Frequency Estimation in the Shuffle Model with Almost a Single Message
This work addresses privacy-preserving data analysis for large-scale distributed systems, offering near-optimal efficiency and accuracy improvements over prior methods.
The paper tackles the frequency estimation problem in the shuffle model of differential privacy, achieving error close to central-DP accuracy with almost a single message per user, and also solves the 1-sparse vector summation problem optimally in high dimensions.

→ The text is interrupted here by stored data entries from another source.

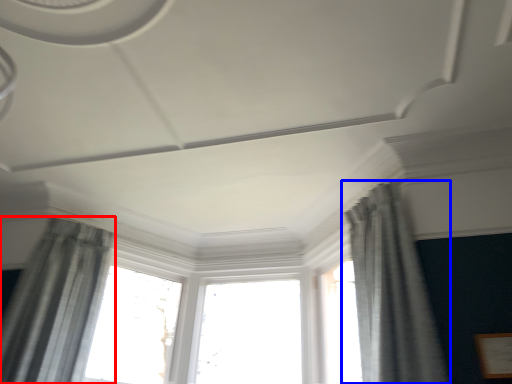 Question: Which object appears farthest to the camera in this image, curtain (highlighted by a red box) or curtain (highlighted by a blue box)?

Choices:
 (A) curtain
 (B) curtain

Answer: (A) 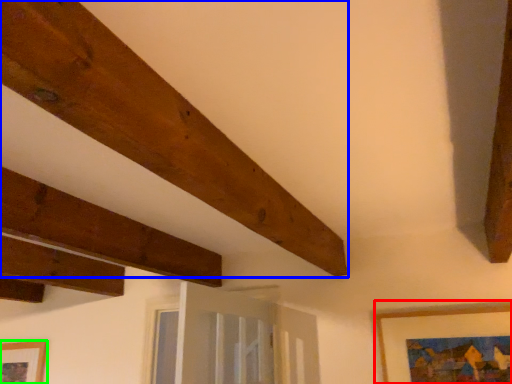 Question: Which object is the closest to the picture frame (highlighted by a red box)? Choose among these: plank (highlighted by a blue box) or picture frame (highlighted by a green box).

Choices:
 (A) plank
 (B) picture frame

Answer: (A) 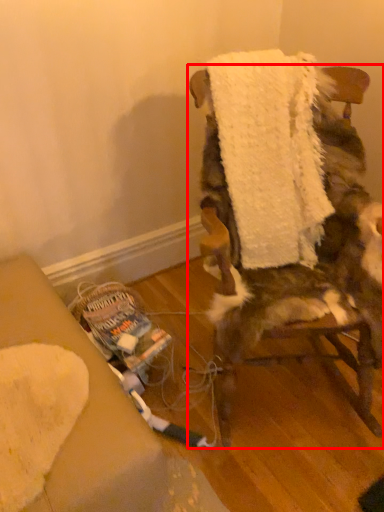 Question: Where is chair (annotated by the red box) located in relation to bath towel in the image?

Choices:
 (A) left
 (B) right

Answer: (B) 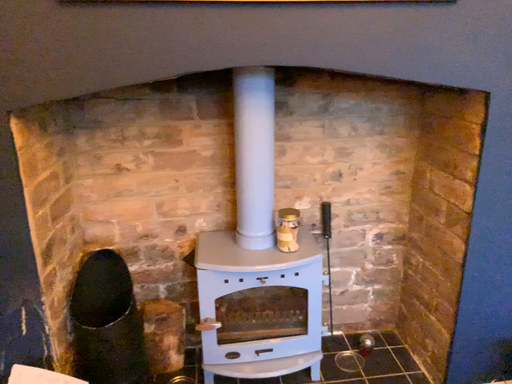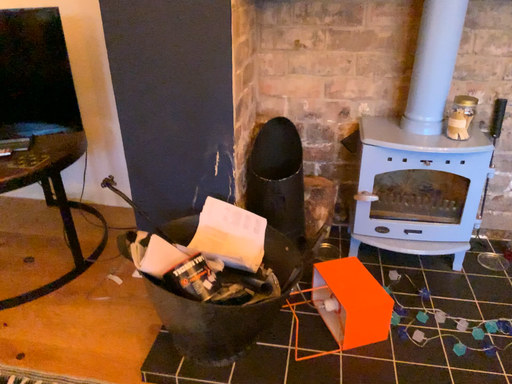 Question: How did the camera likely rotate when shooting the video?

Choices:
 (A) rotated downward
 (B) rotated upward

Answer: (A) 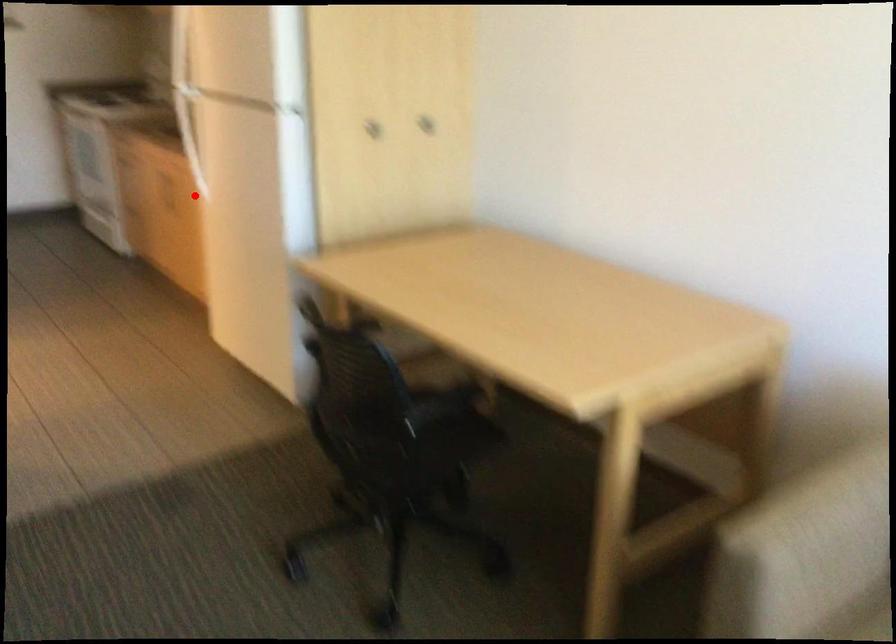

We present a protocol in the shuffle model of differential privacy (DP) for the \textit{frequency estimation} problem that achieves error $ω(1)\cdot O(\log n)$, almost matching the central-DP accuracy, with $1+o(1)$ messages per user. This exhibits a sharp transition phenomenon, as there is a lower bound of $Ω(n^{1/4})$ if each user is allowed to send only one message. Previously, such a result is only known when the domain size $B$ is $o(n)$. For a large domain, we also need an efficient method to identify the \textit{heavy hitters} (i.e., elements that are frequent enough). For this purpose, we design a shuffle-DP protocol that uses $o(1)$ messages per user and can identify all heavy hitters in time polylogarithmic in $B$. Finally, by combining our frequency estimation and the heavy hitter detection protocols, we show how to solve the $B$-dimensional \textit{1-sparse vector summation} problem in the high-dimensional setting $B=Ω(n)$, achieving the optimal central-DP MSE $\tilde O(n)$ with $1+o(1)$ messages per user. In addition to error and message number, our protocols improve in terms of message size and running time as well. They are also very easy to implement. The experimental results demonstrate order-of-magnitude improvement over prior work.